* The task: Every record below must come back exactly as written, with the images dropped.

* Available data:
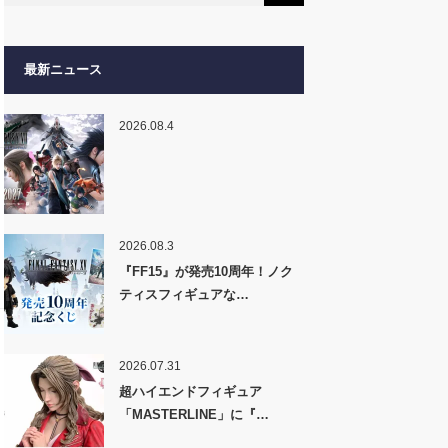
最新ニュース
2026.08.4
2026.08.3
『FF15』が発売10周年！ノク
ティスフィギュアな…
2026.07.31
超ハイエンドフィギュア
「MASTERLINE」に『…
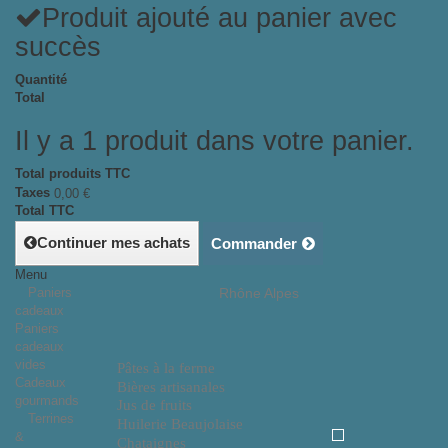
Produit ajouté au panier avec
succès
Quantité
Total
Il y a 1 produit dans votre panier.
Total produits TTC
Taxes
0,00 €
Total TTC
Continuer mes achats
Commander
Menu
Paniers
Rhône Alpes
cadeaux
Paniers
cadeaux
vides
Pâtes à la ferme
Cadeaux
Bières artisanales
gourmands
Jus de fruits
Terrines
Huilerie Beaujolaise
&
Chataignes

* Task solution:
最新ニュース
2026.08.4
2026.08.3
『FF15』が発売10周年！ノク
ティスフィギュアな…
2026.07.31
超ハイエンドフィギュア
「MASTERLINE」に『…
Produit ajouté au panier avec
succès
Quantité
Total
Il y a 1 produit dans votre panier.
Total produits TTC
Taxes
0,00 €
Total TTC
Continuer mes achats
Commander
Menu
Paniers
Rhône Alpes
cadeaux
Paniers
cadeaux
vides
Pâtes à la ferme
Cadeaux
Bières artisanales
gourmands
Jus de fruits
Terrines
Huilerie Beaujolaise
&
Chataignes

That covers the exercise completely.